Chemotherapy is the primary choice for most cancer patients due to its broad spectrum and reliable curative effect. However, the clinical use of small-molecule chemotherapy drugs depicts some problems, including poor selectivity, low bioavailability, and obvious toxic side effects (–). Catalytic therapy converts the substrate within the TME into effective therapeutic drugs by addressing the specific internal microenvironment or exogenous stimulation of the tumor site. Moreover, it uses the in situ catalytic reaction in the tumor initiated by nontoxic or low toxic nanocatalysts to achieve tumor cell–specific oxidative damage and cell death without obviously affecting the normal tissue (). However, the clinical application of catalytic therapy has the following two problems: (i) The traditional nanocatalysts have weak catalytic power due to the fast recombination rate of excited electrons and holes; (ii) the types and concentrations of substrates catalyzing in the microenvironment are minimal, leading to low catalytic efficiency.

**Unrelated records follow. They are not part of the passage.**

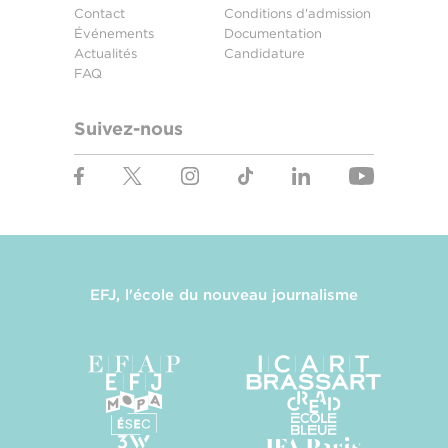
Contact
Conditions d'admission
Événements
Documentation
Actualités
Candidature
FAQ
Suivez-nous
EFJ, l'école du nouveau journalisme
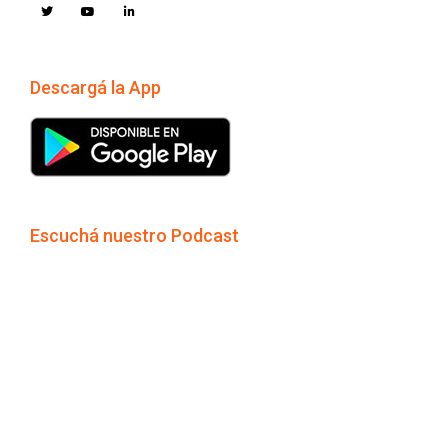
Descargá la App
Escuchá nuestro Podcast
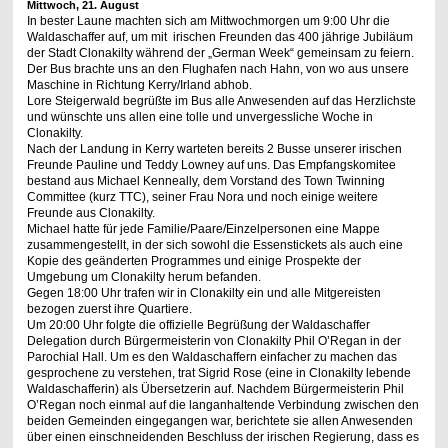
Mittwoch, 21. August
In bester Laune machten sich am Mittwochmorgen um 9:00 Uhr die
Waldaschaffer auf, um mit irischen Freunden das 400 jährige Jubiläum
der Stadt Clonakilty während der „German Week“ gemeinsam zu feiern.
Der Bus brachte uns an den Flughafen nach Hahn, von wo aus unsere
Maschine in Richtung Kerry/Irland abhob.
Lore Steigerwald begrüßte im Bus alle Anwesenden auf das Herzlichste
und wünschte uns allen eine tolle und unvergessliche Woche in
Clonakilty.
Nach der Landung in Kerry warteten bereits 2 Busse unserer irischen
Freunde Pauline und Teddy Lowney auf uns. Das Empfangskomitee
bestand aus Michael Kenneally, dem Vorstand des Town Twinning
Committee (kurz TTC), seiner Frau Nora und noch einige weitere
Freunde aus Clonakilty.
Michael hatte für jede Familie/Paare/Einzelpersonen eine Mappe
zusammengestellt, in der sich sowohl die Essenstickets als auch eine
Kopie des geänderten Programmes und einige Prospekte der
Umgebung um Clonakilty herum befanden.
Gegen 18:00 Uhr trafen wir in Clonakilty ein und alle Mitgereisten
bezogen zuerst ihre Quartiere.
Um 20:00 Uhr folgte die offizielle Begrüßung der Waldaschaffer
Delegation durch Bürgermeisterin von Clonakilty Phil O’Regan in der
Parochial Hall. Um es den Waldaschaffern einfacher zu machen das
gesprochene zu verstehen, trat Sigrid Rose (eine in Clonakilty lebende
Waldaschafferin) als Übersetzerin auf. Nachdem Bürgermeisterin Phil
O’Regan noch einmal auf die langanhaltende Verbindung zwischen den
beiden Gemeinden eingegangen war, berichtete sie allen Anwesenden
über einen einschneidenden Beschluss der irischen Regierung, dass es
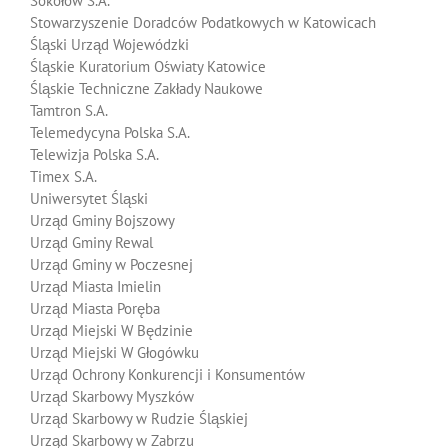
Sokołów S.A.
Stowarzyszenie Doradców Podatkowych w Katowicach
Śląski Urząd Wojewódzki
Śląskie Kuratorium Oświaty Katowice
Śląskie Techniczne Zakłady Naukowe
Tamtron S.A.
Telemedycyna Polska S.A.
Telewizja Polska S.A.
Timex S.A.
Uniwersytet Śląski
Urząd Gminy Bojszowy
Urząd Gminy Rewal
Urząd Gminy w Poczesnej
Urząd Miasta Imielin
Urząd Miasta Poręba
Urząd Miejski W Będzinie
Urząd Miejski W Głogówku
Urząd Ochrony Konkurencji i Konsumentów
Urząd Skarbowy Myszków
Urząd Skarbowy w Rudzie Śląskiej
Urząd Skarbowy w Zabrzu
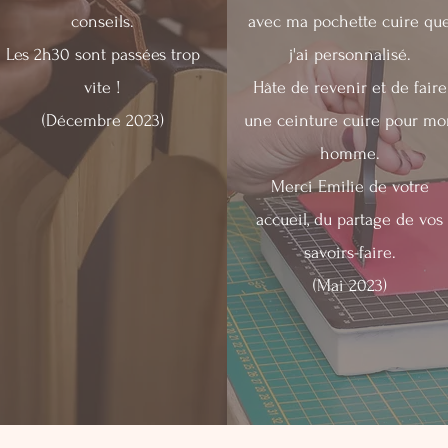
conseils.
avec ma pochette cuire qu
Les 2h30 sont passées trop
j'ai personnalisé.
vite !
Hâte de revenir et de faire
(Décembre 2023)
une ceinture cuire pour mo
homme.
Merci Emilie de votre
accueil, du partage de vos
savoirs-faire.
(Mai 2023)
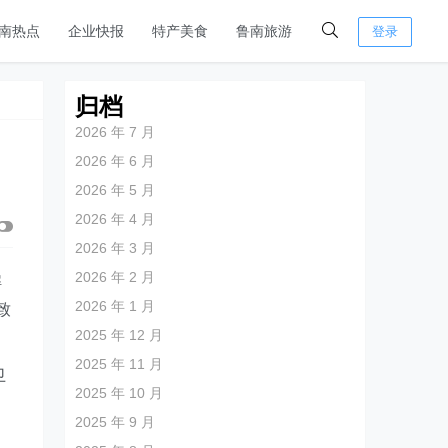
南热点
企业快报
特产美食
鲁南旅游
登录
归档
2026 年 7 月
2026 年 6 月
2026 年 5 月
2026 年 4 月
2026 年 3 月
2026 年 2 月
解
2026 年 1 月
致
2025 年 12 月
2025 年 11 月
卫
2025 年 10 月
2025 年 9 月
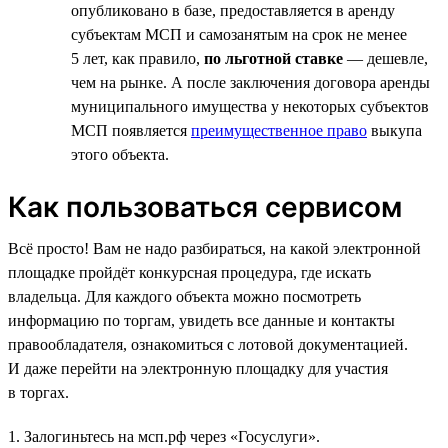
опубликовано в базе, предоставляется в аренду
субъектам МСП и самозанятым на срок не менее
5 лет, как правило,
по льготной ставке
— дешевле,
чем на рынке. А после заключения договора аренды
муниципального имущества у некоторых субъектов
МСП появляется
преимущественное право
выкупа
этого объекта.
Как пользоваться сервисом
Всё просто! Вам не надо разбираться, на какой электронной
площадке пройдёт конкурсная процедура, где искать
владельца. Для каждого объекта можно посмотреть
информацию по торгам, увидеть все данные и контакты
правообладателя, ознакомиться с лотовой документацией.
И даже перейти на электронную площадку для участия
в торгах.
1. Залогиньтесь на мсп.рф через «Госуслуги».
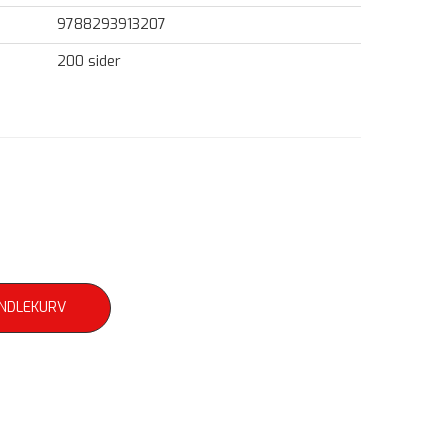
9788293913207
200 sider
ANDLEKURV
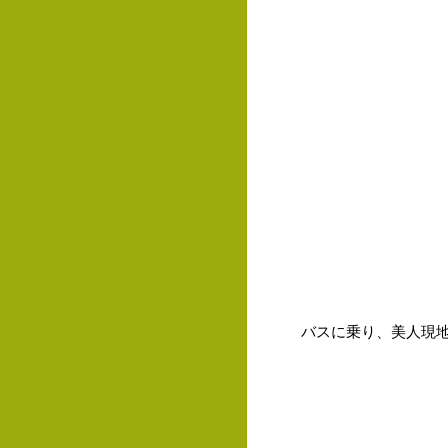
バスに乗り、美人現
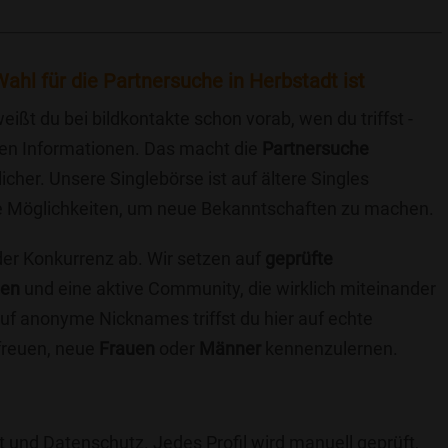
ahl für die Partnersuche in Herbstadt ist
eißt du bei bildkontakte schon vorab, wen du triffst -
chen Informationen. Das macht die
Partnersuche
icher. Unsere Singlebörse ist auf ältere Singles
iche Möglichkeiten, um neue Bekanntschaften zu machen.
 der Konkurrenz ab. Wir setzen auf
geprüfte
ten
und eine aktive Community, die wirklich miteinander
uf anonyme Nicknames triffst du hier auf echte
 freuen, neue
Frauen
oder
Männer
kennenzulernen.
t und Datenschutz. Jedes Profil wird manuell geprüft,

Our work creates an interplanar heterojunction based on 2D BiOCl/Bi2O3 NSs capable of prolonging the life span of electrons and holes and extending substrate selectivity. Moreover, its proof-of-concept application becomes a new heterojunction-based catalytic therapy platform for effective cancer therapy. First, an intelligent edge modification was developed to integrate interplanar heterojunction synthesis and exfoliate the ultrathin NSs. After PEGylation, the engineering BiOCl/Bi2O3 NSs functionalized through a characteristic interplanar heterojunction to efficiently catalyze O2 and CO2 reduction and H2O and GSH oxidation under US irradiation. In the interplanar heterojunction BiOCl/Bi2O3 NSs, BiOCl and Bi2O3 parts with different Fermi levels and energy band structures contacting each other induce charges to redistribute at their interfaces by the aligning Fermi levels. Thus, it mediates the construction of a built-in electric field in its interface. Under US irradiation, the US-excited electrons at the CB of Bi2O3 were combined with the holes at the VB of BiOCl guided by the built-in electric field at their interface, leaving more substantial reduction/oxidation potentials of separated electrons and holes at the CB of BiOCl and the VB of Bi2O3. Meanwhile, a Schottky barrier was formed because of band bending at their interface, preventing the electron flow from BiOCl to Bi2O3 and enhancing their Z-schemed charge transfer. Hence, a built-in electric field and Schottky barrier facilitated a Z-schemed catalytic mechanism. The holes on the VB of Bi2O3 with high oxidation potential had a remarkable ability to oxidize H2O and GSH, generating ·OH and GSSG. Meanwhile, the electrons on the CB of BiOCl with high reduction potential showed a notable ability to reduce O2 and CO2, developing ·O2− and CO. The obtained BiOCl/Bi2O3 NSs with highly efficient catalytic effects exhibited excellent anticancer performance both in vitro and in vivo.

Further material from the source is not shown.